- **Problem to solve**: Your reply should hold exactly the lines from the one that contains "the voters on a large scale. Along with the" through the end of the data. Repeat them word for word.

★ ★ ★ ★ ★ ★ ★

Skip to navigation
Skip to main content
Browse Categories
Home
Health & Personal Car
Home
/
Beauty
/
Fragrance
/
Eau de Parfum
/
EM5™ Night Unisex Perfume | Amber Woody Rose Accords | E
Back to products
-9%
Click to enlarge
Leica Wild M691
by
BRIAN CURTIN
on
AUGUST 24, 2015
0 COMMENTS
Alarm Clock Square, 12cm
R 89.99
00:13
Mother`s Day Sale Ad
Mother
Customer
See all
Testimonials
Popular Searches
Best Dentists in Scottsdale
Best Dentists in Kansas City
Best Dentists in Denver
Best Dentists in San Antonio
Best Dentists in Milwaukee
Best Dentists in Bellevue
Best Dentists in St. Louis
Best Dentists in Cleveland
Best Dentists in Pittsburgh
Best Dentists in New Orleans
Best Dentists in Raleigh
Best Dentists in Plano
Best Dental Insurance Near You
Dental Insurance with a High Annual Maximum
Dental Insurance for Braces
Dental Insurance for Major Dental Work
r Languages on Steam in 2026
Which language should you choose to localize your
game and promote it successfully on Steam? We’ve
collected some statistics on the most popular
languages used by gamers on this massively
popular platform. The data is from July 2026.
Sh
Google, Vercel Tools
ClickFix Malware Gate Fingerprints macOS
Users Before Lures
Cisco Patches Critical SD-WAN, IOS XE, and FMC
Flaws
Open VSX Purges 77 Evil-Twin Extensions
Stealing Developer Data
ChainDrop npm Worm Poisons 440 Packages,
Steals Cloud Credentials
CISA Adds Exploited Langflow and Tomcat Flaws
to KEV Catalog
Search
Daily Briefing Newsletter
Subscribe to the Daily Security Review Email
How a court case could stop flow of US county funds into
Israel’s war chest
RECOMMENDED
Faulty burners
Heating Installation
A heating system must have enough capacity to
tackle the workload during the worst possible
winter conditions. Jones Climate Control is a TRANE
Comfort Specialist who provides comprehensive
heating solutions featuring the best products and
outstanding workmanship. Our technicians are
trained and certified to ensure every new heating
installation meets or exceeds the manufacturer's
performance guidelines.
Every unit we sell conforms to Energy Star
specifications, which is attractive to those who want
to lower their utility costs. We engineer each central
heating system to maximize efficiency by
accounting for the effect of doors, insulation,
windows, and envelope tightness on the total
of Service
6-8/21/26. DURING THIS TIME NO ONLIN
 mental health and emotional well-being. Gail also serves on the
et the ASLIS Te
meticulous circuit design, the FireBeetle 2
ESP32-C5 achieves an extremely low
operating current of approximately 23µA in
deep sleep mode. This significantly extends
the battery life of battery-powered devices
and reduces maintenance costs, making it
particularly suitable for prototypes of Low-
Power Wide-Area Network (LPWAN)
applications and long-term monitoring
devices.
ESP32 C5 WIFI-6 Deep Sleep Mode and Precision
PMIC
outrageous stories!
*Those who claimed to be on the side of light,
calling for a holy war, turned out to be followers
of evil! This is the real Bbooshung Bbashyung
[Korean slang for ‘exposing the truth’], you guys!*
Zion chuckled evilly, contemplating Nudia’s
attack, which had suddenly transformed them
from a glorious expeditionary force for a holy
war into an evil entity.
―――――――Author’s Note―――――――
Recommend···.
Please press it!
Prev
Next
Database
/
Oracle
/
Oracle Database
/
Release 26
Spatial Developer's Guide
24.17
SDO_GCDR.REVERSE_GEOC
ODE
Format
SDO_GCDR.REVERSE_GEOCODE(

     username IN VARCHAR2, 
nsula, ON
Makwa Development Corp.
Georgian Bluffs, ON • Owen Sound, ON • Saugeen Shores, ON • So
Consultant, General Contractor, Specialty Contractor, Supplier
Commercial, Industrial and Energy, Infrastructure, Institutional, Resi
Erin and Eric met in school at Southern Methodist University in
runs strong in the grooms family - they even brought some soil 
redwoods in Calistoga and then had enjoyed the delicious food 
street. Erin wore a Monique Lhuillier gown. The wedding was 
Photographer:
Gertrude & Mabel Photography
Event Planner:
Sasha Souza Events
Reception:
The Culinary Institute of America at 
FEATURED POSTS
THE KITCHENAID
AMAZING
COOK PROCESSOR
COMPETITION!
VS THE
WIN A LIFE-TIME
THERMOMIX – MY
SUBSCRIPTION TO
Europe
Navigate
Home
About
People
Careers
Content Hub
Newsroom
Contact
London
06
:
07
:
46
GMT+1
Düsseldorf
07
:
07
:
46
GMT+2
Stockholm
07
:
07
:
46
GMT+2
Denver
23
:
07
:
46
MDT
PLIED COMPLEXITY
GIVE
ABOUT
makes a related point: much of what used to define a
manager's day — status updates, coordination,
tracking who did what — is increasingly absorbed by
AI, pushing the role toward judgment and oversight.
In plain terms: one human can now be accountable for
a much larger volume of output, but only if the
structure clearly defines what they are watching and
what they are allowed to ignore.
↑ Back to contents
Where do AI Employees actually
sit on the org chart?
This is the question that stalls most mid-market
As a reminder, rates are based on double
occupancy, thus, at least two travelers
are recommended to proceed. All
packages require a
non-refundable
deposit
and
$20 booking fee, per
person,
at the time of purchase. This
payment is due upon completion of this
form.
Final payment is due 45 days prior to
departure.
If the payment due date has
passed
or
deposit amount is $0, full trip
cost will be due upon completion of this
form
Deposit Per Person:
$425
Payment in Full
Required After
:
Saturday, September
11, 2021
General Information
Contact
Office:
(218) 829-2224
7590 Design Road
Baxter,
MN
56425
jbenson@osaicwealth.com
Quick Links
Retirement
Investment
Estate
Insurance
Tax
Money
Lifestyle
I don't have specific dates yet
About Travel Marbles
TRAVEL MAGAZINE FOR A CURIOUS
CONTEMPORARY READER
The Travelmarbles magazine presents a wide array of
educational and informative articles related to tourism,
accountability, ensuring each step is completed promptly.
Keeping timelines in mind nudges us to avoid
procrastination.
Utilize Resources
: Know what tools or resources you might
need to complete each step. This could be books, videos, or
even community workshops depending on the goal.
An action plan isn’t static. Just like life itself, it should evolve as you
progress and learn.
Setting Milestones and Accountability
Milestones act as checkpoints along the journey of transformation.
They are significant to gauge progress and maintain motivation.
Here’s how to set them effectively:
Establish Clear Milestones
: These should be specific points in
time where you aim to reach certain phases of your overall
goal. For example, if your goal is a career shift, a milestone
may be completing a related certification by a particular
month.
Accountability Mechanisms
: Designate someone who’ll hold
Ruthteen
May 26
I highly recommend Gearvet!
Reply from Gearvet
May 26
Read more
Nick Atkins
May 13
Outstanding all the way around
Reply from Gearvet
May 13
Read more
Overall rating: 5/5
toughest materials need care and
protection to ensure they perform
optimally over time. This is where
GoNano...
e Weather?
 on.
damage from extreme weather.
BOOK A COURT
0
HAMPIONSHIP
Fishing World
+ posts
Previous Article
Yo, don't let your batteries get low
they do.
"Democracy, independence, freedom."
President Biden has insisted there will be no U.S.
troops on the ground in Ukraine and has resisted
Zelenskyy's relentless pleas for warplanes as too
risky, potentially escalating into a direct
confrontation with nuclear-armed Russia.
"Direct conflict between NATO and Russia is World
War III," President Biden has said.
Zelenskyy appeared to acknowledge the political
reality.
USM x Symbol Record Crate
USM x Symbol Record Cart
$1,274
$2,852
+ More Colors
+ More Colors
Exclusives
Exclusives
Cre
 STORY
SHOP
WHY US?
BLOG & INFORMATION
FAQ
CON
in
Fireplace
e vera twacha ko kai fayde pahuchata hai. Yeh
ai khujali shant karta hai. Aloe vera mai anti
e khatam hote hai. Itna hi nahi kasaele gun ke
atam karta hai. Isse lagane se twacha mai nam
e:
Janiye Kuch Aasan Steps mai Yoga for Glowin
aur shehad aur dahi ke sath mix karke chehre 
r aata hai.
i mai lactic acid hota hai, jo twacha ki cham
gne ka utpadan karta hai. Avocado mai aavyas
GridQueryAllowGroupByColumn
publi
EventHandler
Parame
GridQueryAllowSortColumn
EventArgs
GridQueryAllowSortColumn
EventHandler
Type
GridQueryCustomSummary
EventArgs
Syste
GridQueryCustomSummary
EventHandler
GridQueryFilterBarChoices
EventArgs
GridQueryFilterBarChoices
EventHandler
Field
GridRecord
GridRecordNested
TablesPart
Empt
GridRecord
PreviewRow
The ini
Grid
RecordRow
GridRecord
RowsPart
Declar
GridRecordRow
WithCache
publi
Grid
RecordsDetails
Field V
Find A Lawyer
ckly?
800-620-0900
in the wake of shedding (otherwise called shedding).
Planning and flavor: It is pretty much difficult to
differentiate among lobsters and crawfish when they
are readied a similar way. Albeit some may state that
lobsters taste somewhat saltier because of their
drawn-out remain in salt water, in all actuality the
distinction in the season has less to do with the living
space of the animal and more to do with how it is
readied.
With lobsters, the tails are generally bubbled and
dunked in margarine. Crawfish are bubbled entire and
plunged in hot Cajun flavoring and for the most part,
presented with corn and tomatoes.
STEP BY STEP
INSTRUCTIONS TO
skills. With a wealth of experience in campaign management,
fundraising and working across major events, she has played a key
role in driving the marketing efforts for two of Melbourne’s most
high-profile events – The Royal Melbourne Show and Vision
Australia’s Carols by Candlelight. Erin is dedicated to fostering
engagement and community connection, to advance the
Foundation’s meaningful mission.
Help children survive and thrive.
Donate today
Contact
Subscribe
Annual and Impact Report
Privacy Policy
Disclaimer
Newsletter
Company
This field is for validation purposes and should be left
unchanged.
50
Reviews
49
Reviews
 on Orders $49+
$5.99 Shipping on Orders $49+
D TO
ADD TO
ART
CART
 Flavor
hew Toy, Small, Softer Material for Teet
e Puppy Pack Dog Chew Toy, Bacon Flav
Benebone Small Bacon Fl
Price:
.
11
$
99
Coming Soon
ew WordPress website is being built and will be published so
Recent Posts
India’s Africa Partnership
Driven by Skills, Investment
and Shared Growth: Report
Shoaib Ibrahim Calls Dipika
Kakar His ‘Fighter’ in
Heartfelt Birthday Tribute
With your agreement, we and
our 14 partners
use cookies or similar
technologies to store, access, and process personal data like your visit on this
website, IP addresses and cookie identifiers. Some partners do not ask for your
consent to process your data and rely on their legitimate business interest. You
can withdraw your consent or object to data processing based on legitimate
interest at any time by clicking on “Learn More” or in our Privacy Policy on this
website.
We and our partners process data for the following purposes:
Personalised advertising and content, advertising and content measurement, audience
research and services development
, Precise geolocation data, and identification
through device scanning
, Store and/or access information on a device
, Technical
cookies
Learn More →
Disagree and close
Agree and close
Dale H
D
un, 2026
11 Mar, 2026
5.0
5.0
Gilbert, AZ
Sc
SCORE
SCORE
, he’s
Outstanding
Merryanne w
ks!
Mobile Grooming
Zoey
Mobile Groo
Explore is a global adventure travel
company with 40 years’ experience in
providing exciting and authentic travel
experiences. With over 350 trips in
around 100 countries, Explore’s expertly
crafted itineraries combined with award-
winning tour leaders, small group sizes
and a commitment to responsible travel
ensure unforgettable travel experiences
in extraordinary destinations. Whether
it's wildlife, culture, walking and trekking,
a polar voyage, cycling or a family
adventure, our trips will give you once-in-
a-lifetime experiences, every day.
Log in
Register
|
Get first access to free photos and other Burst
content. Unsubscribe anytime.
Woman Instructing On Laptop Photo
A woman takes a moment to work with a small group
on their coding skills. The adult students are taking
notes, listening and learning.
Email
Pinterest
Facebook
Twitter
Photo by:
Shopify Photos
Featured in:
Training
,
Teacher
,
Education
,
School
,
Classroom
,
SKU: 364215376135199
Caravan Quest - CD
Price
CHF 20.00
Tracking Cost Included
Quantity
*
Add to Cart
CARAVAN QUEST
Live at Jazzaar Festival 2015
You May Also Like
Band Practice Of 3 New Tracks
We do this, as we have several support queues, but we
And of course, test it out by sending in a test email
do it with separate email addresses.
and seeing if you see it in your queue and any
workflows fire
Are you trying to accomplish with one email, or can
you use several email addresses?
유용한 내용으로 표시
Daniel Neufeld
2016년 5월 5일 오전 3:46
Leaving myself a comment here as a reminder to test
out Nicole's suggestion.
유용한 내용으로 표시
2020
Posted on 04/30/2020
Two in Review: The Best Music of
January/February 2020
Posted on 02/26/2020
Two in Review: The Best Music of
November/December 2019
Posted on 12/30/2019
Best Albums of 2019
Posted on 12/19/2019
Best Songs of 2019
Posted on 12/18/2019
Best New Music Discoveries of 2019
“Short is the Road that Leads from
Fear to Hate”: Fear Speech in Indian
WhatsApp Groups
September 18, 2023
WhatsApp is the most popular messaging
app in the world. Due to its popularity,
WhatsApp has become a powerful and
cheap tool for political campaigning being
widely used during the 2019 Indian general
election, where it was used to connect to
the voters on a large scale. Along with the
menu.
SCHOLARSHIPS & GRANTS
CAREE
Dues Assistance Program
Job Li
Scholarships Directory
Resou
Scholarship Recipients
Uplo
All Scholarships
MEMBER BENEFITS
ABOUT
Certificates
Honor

★ ★ ★ ★ ★ ★ ★

- **Reply**:
the voters on a large scale. Along with the
menu.
SCHOLARSHIPS & GRANTS
CAREE
Dues Assistance Program
Job Li
Scholarships Directory
Resou
Scholarship Recipients
Uplo
All Scholarships
MEMBER BENEFITS
ABOUT
Certificates
Honor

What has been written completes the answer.